Grouw Alexandria Van, Rainey Markace A, Reid Olivia K, Ogle Molly M, Moore Samuel G, Temenoff Johnna S, Fernández Facundo M
School of Chemistry and Biochemistry, Georgia Institute of Technology, 901 Atlanta Drive, Atlanta, Georgia 30332, USA.
Systems Mass Spectrometry Core, Parker H. Petit Institute for Bioengineering and Bioscience, Georgia Institute of Technology, 315 Ferst Drive NW, Atlanta, Georgia Samuel, USA.
J Chem Inf Model. 2025 Feb 24;65(4):1826-1836. doi: 10.1021/acs.jcim.4c02040. Epub 2025 Feb 5.
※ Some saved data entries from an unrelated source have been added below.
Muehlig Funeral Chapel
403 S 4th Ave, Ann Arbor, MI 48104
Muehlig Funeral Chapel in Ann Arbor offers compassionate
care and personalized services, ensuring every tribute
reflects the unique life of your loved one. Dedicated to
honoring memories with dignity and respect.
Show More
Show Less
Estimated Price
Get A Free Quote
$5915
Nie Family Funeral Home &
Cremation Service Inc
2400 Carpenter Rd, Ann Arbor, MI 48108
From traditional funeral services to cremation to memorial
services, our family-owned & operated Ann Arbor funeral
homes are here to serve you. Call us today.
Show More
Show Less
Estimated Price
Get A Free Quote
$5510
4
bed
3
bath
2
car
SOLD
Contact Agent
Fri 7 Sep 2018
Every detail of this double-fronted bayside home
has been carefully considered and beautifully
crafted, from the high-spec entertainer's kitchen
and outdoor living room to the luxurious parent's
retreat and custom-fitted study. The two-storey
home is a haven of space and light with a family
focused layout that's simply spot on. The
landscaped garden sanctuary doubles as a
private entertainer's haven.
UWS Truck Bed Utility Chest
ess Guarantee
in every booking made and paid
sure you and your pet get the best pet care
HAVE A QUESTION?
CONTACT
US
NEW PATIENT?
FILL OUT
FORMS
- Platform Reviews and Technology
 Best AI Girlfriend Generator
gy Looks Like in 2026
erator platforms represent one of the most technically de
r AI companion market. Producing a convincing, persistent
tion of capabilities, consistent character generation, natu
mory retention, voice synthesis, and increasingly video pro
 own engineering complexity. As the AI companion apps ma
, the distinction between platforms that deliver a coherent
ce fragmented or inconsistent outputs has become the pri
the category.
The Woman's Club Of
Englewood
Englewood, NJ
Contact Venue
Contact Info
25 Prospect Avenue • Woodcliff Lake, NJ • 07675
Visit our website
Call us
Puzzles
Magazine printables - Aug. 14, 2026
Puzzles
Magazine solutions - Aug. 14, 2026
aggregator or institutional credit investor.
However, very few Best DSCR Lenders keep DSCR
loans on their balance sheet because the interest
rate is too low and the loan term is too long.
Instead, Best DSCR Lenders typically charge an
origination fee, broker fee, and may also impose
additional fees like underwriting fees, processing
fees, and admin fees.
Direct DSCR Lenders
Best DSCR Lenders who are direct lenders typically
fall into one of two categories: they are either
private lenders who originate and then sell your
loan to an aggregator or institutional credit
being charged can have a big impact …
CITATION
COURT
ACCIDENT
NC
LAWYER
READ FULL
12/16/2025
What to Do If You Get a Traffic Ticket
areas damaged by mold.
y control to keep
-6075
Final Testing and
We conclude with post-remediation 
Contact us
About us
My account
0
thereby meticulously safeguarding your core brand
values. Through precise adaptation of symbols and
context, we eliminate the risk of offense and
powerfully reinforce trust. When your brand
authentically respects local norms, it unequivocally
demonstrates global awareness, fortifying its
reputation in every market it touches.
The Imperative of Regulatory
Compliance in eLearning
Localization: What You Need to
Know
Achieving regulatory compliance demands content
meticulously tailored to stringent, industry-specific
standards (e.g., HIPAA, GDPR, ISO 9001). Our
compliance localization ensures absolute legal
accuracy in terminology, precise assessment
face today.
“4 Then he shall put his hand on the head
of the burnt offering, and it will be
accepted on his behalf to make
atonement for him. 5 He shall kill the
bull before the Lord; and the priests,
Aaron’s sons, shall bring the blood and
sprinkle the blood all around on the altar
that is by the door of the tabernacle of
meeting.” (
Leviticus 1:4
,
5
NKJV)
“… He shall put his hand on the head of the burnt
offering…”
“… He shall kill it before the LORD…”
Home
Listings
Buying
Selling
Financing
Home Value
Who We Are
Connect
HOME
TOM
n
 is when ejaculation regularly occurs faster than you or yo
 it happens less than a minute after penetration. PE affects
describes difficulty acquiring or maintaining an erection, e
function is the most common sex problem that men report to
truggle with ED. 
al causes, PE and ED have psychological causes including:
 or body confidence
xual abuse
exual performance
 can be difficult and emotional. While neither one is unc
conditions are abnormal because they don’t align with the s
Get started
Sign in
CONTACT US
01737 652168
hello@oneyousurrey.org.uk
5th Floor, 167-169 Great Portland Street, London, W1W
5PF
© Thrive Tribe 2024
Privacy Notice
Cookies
Specificity, sensitivity, and high metabolite coverage make mass spectrometry (MS) one of the most valuable tools in metabolomics and lipidomics. However, translation of metabolomics MS methods to multiyear studies conducted across multiple batches is limited by variability in electrospray ionization response, making batch-to-batch comparisons challenging. This limitation creates an artificial divide between nontargeted discovery work that is broad in scope but limited in terms of absolute quantitation ability and targeted work that is highly accurate but limited in scope due to the need for matched isotopically labeled standards. These issues are often observed in stem cell studies using metabolomic and lipidomic MS approaches, where patient recruitment can be a years-long process and samples become available in discrete batches every few months. To bridge this gap, we developed a machine learning model that predicts electrospray ionization sensitivity for lipid classes that have shown correlation with stem cell potency. Molecular descriptors derived from these lipids' chemical structures are used as model input to predict electrospray response, enabling quantitation by MS with moderate accuracy (semiquantitation). Model performance was evaluated via internal and external validation using cultured cells from various stem cell donors, achieving global percent errors of 40% and 20% for positive and negative electrospray ion modes, respectively. Although this accuracy is typically insufficient for traditional targeted lipidomics experiments, it is sufficient for semiquantitative estimation of lipid marker concentrations across batches without the need for specific chemical standards that many times are unavailable. Furthermore, the precision for model-predicted concentrations was 16.9% for the positive mode and 7.5% for the negative mode, indicating promise for data harmonization across batches. The set of molecular descriptors used by the models described here was able to yield higher accuracy than those previously published in the literature, showing high promise toward semiquantitative lipidomics.
特异性、灵敏度和高代谢物覆盖率使质谱(MS)成为代谢组学和脂质组学中最有价值的工具之一。然而,将代谢组学MS方法应用于跨多个批次进行的多年研究受到电喷雾电离响应变异性的限制,使得批次间比较具有挑战性。这一限制在非靶向发现工作和靶向工作之间造成了人为的划分,前者范围广泛但绝对定量能力有限,后者高度准确但由于需要匹配的同位素标记标准品而范围有限。这些问题在使用代谢组学和脂质组学MS方法的干细胞研究中经常出现,在这类研究中,患者招募可能是一个长达数年的过程,样本每隔几个月以离散批次的形式获得。为了弥合这一差距,我们开发了一种机器学习模型,该模型可预测与干细胞潜能相关的脂质类别的电喷雾电离灵敏度。从这些脂质的化学结构衍生的分子描述符用作模型输入,以预测电喷雾响应,从而实现中等准确度(半定量)的MS定量。通过使用来自不同干细胞供体的培养细胞进行内部和外部验证来评估模型性能,正电喷雾离子模式和负电喷雾离子模式的全局百分比误差分别为40%和20%。虽然这种准确度通常不足以用于传统的靶向脂质组学实验,但足以在无需许多情况下无法获得的特定化学标准品的情况下,对批次间的脂质标记物浓度进行半定量估计。此外,模型预测浓度的正模式精密度为16.9%,负模式精密度为%,这表明在批次间数据协调方面具有前景。本文所述模型使用的分子描述符集能够产生比文献中先前发表的更高的准确度,显示出在半定量脂质组学方面的巨大前景。